Centers of infection: Healthcare centers must run where water does not

WASHINGTON — Following the first-ever global report on the widespread lack of water, toilets, and hygiene inside hospitals and health clinics, leaders from the world’s largest Faith-Based Organizations (FBO) assembled this week for a historic meeting to address this fundamental threat to global health. FBOs are the leading providers of healthcare in the developing world, […]

WASHINGTON — Following the first-ever global report on the widespread lack of water, toilets, and hygiene inside hospitals and health clinics, leaders from the world’s largest Faith-Based Organizations (FBO) assembled this week for a historic meeting to address this fundamental threat to global health.

FBOs are the leading providers of healthcare in the developing world, running upwards of 50% of facilities in some regions, second only to governments. USAID’s Center for Faith and Opportunity Initiatives and Global Water 2020 hosted.

From preventing antibiotic resistance and superbugs, to containing pandemics like Ebola and cholera, the need for water/sanitation/hygiene (WASH) is indisputable. But no one is more vulnerable than a newborn. Every year, 17 million women in developing countries give birth in facilities without adequate WASH. One million deaths annually are associated with unclean births; preventable infections account for 26% of neonatal and 11% of maternal deaths.

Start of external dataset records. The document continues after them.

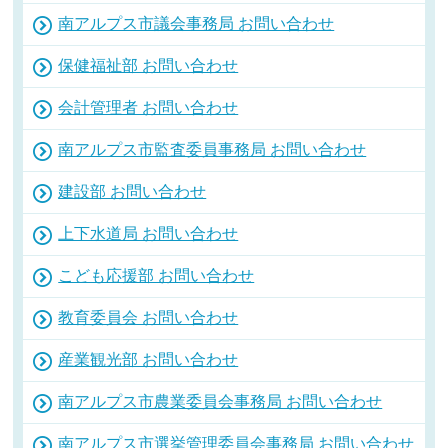
南アルプス市議会事務局 お問い合わせ
保健福祉部 お問い合わせ
会計管理者 お問い合わせ
南アルプス市監査委員事務局 お問い合わせ
建設部 お問い合わせ
上下水道局 お問い合わせ
こども応援部 お問い合わせ
教育委員会 お問い合わせ
産業観光部 お問い合わせ
南アルプス市農業委員会事務局 お問い合わせ
南アルプス市選挙管理委員会事務局 お問い合わせ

This high-level convening of 65 leaders and experts included FBOs representing Catholic, Evangelical, Protestant, Muslim, Jewish and Buddhist organizations, alongside representatives from the Vatican, African Christian Health Associations, World Bank, CDC, Department of State, USAID and private funders. The meeting was closed to the public to facilitate discussion of challenges, priorities and sustainable solutions. [Quotes can be found here; interviews available upon request.]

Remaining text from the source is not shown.